Event Title

Effects of Common Carp (Cyprinus Carpio) in a Shallow, Temperate Freshwater Lake

Presenter Information

Stephanie Rohan

Location

Space Dynamics Laboratory

Event Website

http://water.usu.edu/

Start Date

3-25-2004 10:20 AM

End Date

3-25-2004 10:25 AM

Description

Common carp (Cyprinus carpio L.) can significantly affect plant and animal communities, as well as nutrient cycling in shallow, freshwater environments.
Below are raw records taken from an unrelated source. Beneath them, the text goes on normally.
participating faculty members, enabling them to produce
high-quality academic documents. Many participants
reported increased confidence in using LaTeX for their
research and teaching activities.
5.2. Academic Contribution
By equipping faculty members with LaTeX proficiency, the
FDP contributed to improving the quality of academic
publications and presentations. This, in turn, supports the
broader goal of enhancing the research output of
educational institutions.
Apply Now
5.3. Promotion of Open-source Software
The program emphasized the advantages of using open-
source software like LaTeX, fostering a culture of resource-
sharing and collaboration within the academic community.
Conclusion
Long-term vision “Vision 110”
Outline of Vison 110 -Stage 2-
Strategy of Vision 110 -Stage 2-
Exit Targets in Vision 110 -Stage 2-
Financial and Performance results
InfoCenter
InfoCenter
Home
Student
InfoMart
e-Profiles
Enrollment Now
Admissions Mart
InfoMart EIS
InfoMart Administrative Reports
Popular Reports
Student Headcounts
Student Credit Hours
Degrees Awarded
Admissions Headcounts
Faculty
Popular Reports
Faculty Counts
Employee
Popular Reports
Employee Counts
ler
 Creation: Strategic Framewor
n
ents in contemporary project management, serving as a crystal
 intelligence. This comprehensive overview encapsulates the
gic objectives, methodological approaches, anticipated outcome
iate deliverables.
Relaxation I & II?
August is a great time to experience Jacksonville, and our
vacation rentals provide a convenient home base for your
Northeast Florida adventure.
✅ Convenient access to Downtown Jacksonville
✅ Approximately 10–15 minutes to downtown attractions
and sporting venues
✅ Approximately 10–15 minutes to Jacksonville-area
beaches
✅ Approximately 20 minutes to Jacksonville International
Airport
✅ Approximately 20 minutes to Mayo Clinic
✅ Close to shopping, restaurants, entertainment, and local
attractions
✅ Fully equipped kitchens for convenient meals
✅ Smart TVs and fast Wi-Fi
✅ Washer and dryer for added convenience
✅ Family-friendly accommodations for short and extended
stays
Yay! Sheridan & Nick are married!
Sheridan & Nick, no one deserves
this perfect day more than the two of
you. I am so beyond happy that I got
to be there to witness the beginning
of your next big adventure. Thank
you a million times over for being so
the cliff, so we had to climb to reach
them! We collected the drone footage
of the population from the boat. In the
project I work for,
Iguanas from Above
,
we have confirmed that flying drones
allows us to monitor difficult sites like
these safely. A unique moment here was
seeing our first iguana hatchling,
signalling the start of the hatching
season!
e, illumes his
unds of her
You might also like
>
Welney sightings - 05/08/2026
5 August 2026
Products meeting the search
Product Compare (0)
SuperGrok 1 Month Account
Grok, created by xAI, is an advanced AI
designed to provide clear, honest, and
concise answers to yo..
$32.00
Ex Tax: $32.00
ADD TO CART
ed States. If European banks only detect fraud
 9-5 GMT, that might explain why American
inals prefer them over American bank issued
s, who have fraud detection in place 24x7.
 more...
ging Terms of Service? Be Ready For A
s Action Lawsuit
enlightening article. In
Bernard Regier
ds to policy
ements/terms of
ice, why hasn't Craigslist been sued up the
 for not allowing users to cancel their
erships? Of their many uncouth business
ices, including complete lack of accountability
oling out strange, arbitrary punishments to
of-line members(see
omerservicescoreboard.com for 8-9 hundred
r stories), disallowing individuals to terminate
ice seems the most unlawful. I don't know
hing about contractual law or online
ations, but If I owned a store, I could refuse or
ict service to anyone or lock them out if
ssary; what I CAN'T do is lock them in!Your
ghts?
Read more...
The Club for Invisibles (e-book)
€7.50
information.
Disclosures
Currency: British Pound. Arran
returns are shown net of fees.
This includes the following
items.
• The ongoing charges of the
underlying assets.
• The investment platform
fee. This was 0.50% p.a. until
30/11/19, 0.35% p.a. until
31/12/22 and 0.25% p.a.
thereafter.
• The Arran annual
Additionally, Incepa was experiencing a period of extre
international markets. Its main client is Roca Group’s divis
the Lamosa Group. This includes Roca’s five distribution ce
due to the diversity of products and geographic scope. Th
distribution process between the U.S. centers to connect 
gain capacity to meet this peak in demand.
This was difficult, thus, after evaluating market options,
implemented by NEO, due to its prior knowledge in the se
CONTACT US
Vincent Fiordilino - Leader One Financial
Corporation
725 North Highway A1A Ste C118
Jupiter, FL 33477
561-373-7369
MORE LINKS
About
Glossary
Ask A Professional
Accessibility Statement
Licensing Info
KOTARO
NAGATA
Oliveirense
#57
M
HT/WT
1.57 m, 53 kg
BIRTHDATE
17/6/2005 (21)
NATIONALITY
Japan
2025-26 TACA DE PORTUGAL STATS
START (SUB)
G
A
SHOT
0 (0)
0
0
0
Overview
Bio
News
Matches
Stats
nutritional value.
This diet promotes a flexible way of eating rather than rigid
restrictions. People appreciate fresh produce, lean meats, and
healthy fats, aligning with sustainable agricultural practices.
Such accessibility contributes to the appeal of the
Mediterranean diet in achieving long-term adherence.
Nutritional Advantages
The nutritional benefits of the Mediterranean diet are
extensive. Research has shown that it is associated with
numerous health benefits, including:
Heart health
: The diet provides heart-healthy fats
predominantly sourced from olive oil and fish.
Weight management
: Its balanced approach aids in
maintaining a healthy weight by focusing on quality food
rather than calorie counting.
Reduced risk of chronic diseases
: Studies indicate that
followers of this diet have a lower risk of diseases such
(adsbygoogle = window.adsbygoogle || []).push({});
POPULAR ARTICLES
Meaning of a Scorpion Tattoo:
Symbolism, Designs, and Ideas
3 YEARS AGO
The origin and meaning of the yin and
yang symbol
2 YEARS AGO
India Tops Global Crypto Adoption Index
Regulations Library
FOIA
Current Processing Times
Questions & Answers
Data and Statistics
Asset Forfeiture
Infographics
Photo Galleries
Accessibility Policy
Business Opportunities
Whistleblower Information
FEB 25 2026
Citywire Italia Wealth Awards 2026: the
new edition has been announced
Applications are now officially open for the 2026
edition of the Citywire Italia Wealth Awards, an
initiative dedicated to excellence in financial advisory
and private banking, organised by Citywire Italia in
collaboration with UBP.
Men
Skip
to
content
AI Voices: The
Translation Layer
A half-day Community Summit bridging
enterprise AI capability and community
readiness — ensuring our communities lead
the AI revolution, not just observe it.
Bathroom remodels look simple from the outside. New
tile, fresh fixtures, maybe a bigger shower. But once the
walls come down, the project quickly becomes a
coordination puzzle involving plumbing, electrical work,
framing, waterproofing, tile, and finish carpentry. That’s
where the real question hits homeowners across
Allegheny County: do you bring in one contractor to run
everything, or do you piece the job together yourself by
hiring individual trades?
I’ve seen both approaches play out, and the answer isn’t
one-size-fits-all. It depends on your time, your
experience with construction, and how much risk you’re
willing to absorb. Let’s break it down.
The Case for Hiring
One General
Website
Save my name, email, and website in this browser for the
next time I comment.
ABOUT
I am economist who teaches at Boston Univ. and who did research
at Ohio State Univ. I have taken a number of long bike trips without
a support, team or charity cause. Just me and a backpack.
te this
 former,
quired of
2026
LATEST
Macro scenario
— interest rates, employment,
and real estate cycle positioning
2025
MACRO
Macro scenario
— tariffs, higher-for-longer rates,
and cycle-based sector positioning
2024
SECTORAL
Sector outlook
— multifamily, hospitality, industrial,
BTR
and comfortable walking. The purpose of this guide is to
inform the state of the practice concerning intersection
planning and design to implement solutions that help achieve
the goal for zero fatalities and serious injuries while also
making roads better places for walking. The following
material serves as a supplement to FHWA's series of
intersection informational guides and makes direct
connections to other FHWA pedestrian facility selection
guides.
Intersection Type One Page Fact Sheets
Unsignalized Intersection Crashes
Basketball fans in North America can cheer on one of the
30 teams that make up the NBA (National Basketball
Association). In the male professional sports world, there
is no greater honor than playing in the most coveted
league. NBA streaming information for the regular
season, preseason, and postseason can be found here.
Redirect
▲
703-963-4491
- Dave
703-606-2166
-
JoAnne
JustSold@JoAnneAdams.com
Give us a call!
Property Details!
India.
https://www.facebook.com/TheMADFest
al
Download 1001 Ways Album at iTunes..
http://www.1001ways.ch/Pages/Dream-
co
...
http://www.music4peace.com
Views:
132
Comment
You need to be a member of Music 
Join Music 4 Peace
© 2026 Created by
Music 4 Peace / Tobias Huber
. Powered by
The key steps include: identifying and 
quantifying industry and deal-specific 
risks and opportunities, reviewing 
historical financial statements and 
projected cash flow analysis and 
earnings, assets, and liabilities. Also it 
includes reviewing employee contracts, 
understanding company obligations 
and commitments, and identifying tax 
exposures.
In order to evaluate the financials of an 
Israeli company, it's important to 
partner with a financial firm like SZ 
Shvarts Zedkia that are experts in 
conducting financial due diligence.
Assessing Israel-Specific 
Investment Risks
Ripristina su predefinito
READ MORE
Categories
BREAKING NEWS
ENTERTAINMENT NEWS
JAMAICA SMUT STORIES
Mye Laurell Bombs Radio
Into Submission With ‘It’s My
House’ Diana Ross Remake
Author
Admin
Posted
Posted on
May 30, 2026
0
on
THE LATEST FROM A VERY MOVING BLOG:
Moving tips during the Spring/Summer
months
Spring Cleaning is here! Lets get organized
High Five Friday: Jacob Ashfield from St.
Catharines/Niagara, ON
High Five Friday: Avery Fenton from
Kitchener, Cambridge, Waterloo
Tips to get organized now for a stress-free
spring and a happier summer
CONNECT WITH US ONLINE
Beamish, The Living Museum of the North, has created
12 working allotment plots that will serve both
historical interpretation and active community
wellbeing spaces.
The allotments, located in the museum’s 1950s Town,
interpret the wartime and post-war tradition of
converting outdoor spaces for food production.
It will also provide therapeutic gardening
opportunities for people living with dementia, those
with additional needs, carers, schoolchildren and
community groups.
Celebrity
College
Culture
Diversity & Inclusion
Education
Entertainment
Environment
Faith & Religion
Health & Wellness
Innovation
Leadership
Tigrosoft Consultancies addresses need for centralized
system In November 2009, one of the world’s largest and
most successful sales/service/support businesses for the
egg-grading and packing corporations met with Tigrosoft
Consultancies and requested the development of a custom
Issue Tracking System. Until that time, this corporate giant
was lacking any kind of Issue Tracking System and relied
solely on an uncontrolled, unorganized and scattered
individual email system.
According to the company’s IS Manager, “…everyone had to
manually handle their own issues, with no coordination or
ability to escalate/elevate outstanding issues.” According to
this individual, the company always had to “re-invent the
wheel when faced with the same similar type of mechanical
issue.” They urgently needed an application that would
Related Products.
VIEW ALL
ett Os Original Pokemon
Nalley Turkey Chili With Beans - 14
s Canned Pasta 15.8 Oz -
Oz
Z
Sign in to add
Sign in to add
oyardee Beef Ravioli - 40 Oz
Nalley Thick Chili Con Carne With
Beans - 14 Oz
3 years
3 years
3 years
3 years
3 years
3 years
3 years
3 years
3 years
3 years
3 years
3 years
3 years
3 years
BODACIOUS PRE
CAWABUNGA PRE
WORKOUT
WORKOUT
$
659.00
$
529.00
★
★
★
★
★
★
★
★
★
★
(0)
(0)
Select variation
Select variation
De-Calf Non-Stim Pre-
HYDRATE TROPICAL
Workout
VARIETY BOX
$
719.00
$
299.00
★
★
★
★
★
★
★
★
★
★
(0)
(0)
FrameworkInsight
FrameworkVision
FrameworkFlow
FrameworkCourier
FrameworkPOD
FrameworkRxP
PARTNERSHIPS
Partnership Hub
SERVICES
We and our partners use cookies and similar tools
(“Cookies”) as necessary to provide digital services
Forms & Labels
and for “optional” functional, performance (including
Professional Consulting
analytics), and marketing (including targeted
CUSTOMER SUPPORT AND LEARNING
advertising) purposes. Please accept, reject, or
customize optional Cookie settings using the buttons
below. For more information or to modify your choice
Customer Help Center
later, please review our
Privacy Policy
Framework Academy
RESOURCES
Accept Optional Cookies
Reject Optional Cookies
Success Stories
Carp mechanically damage plants by uprooting and/or breaking stems, as well as increasing turbidity and nutrient cycling through sediment resuspension. Increased turbidity reduces light penetration in the water column and can reduce macrophyte abundance. These changes decrease refugium for invertebrates and juvenile fish. We used two types of cages to determine the direct and indirect effects of carp on macrophytes and food web dynamics. The first experiment was conducted in 5m x 5m cages with carp (at ambient densities) and no carp controls. A second experiment, using 15m x 5m exclosures, was also performed to exclude carp from existing macrophyte beds. We used threesided cages of the same size open to the lake as controls (carp present). We found changes in macrophyte abundance and species composition, as well as abundance and diversity of invertebrates in our small enclosures. In our large exclosures, carp significantly reduced macrophyte stem length and biomass relative to controls. However, in the large exclosures, we found invertebrate diversity, total abundance and species richness did not differ between treatments.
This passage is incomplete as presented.